= Leila Khastoo =

American art curator, musician, and consultant

Leila Khastoo is an artist, musician and curator based in Los Angeles, California. She has exhibited or performed at the Hammer Museum (Los Angeles) and Kunsthalle Gwangju (South Korea).

== Career ==

=== Art curation ===
After working at Gagosian and Mary Goldman galleries, Khastoo founded her own space on Sunset Blvd in 2008 that emphasized the critical content of art and art making, with an art historical approach to programming. The gallery was featured in Blackbook, the New York Times and Wallpaper magazine's U.S. Top 40 for 2009. The gallery’s inaugural show The Crack Up featured work by Vito Acconci, Hans Bellmer, Pierre Molinier, Bas Jan Ader and Francesca Woodman among others. Other artists that have exhibited at Khastoo Gallery include: Aurelien Froment, Ryan Gander, Richard Tuttle, Zach Harris, and June Wayne. In 2010, Khastoo Gallery launched an exhibition titled The Alchemy of Things Unknown featuring work by Aleister Crowley, Harry Smith, Cameron, William Blake, Marilyn Manson, Kenneth Anger, Alfred Jensen and Susan Hiller. A performance by Jim Shaw and Dani Tull closed the show. Khastoo Gallery also represented several Iranian artists including Vahid Sharifian and the gallery closed in 2011 with a performance by Amir Mogharabi.

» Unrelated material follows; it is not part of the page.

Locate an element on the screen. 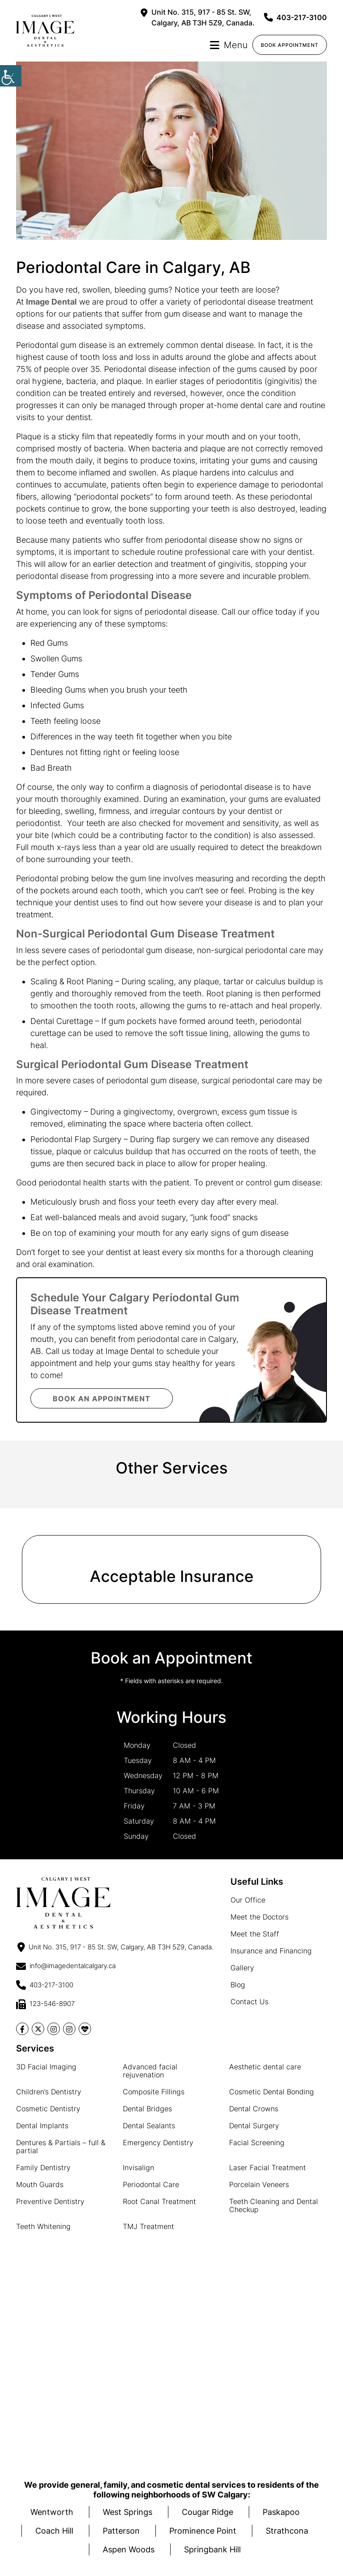 The image size is (343, 2576). Paskapoo is located at coordinates (281, 2512).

Khastoo’s curatorial work includes the exhibition Out-of-_____ that featured Chris Burden, Harun Farocki, Zoe Leonard, Jan Mancuska, Amie Siegel, James Turrell, Kerry Tribe, David Wojnarowicz and Francesco Vezzoli. The exhibition was held at Benevento Gallery in Los Angeles and traveled to Dohyang Lee Gallery in Paris. The show was reviewed in Artforum magazine and promoted via a trailer video made by Khastoo, edited by Dan O’Sullivan (aka Danozone).

In 2011 Khastoo was a featured performer in Marina Abramović's gala performance at the Museum of Contemporary Art Los Angeles. That same year she was also a part of the Gwangju Biennale Foundation’s 3rd International curatorial residency.

=== DJing ===
Since 2011 Khastoo has been DJing K-pop parties in LA and hosts a monthly K-pop radio show on KCHUNG called Super Kpop Sundays. She also writes and reports on K-pop for TheOneShots.com and Notion Magazine. In 2014 Khastoo was one of the producers and artists for KCHUNG Radio’s participation in the Hammer Museum’s Made in L.A. biennial and helped establish KCHUNG TV, a TV broadcast station within the museum’s lobby where KCHUNG community members filmed shows. That same year she DJ’d at the Levi's Commuter Workspace and The Lash Social. She makes her own music under the name Borders.

=== Consulting ===
She is currently consulting for brands with her creative consultancy ROOM6. And in 2016 she co-founded a design studio specializing in home goods and bicycle accessories called Ono, Inc.